Microsoft Teams is catching up with Exchange and SharePoint on where your data is stored. The last few datacentres that do not support Teams data storage, like France and Korea, are joining soon and then Teams will stay current and on par with Exchange and SharePoint.

 

Teams client architecture

The Teams client architecture shares a code base between Windows and Mac, which allows Microsoft to ship updates to both platforms at the same time. Also interesting is that Microsoft is moving from Angular to React for the desktop client. Angular was their choice back in the days, because that seemed the right choice then, but moving forward a shift to React provides code share possibilities between the desktop and mobile clients.

 

snip_20180927144651.pngTeams client architecture

We all know that Microsoft auto-updates the Teams clients and there is a very good reason for that. This makes sure that negotiating the media stream between clients can always assume the latest technology and optimisations available.

 

More building blocks explained

The next part of the presentation was a great deep dive in different building blocks of the Microsoft Teams architecture. I really encourage you to watch the recording of the session, because too much information was given to capture in a blog article like this one. Some of the points I do want to highlight:

 

  • There is a Microsoft Graph webhook coming for Teams, with which you can capture messages and then decide how to handle those messages. Perfect for DLP scenarios, both for the Microsoft DLP engine and for third-party products.
  • If you have already set up PSTN through Skype for Business, then Teams will lean in to that and use that same infrastructure.
  • With Direct Routing you can connect existing PBX / PSTN provider to Teams.
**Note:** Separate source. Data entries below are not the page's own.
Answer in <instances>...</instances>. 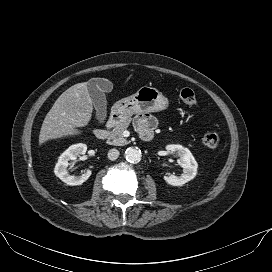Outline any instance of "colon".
I'll use <instances>...</instances> for the list:
<instances>
[{
    "label": "colon",
    "mask_w": 272,
    "mask_h": 272,
    "mask_svg": "<svg viewBox=\"0 0 272 272\" xmlns=\"http://www.w3.org/2000/svg\"><path fill=\"white\" fill-rule=\"evenodd\" d=\"M180 99L187 105H195L197 103V97L195 92L191 88H184L180 91ZM203 144L210 148L216 149L220 145V138L215 133H205L202 137Z\"/></svg>",
    "instance_id": "obj_1"
}]
</instances>
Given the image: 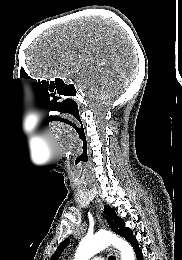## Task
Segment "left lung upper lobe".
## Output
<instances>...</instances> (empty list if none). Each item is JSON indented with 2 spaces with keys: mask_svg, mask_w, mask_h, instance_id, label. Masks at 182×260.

When someone calls your existing number, the call will be routed to Teams.
  • If you want to do a meeting recording, in the background a bot is added to the meeting, who does the media negotiation, just as any other user, and then publishes a message in the meeting that recording is started and starts the recording.

That concluded this session. The session met my expectations, it was very insightful! Both from an overview and from a deep dive perspective. Thanks Mark and Steve!

 

I’d like to end with some interesting facts that were shared during the Q&A at the end of the session:

 

  • Shorter retention times are coming for chats, as short as one day.
  • Private channels coming soon. Well into the development cycle. No date confirmed. Microsoft realises this is the number 1 user voice item.
  • VDI support for calling and video is being worked on.
  • Teams team user limit will increase from 2500 to 5000 fairly soon and larger numbers will come next year.
  • Microsoft is working on interfaces for third party products to support things like voice journaling.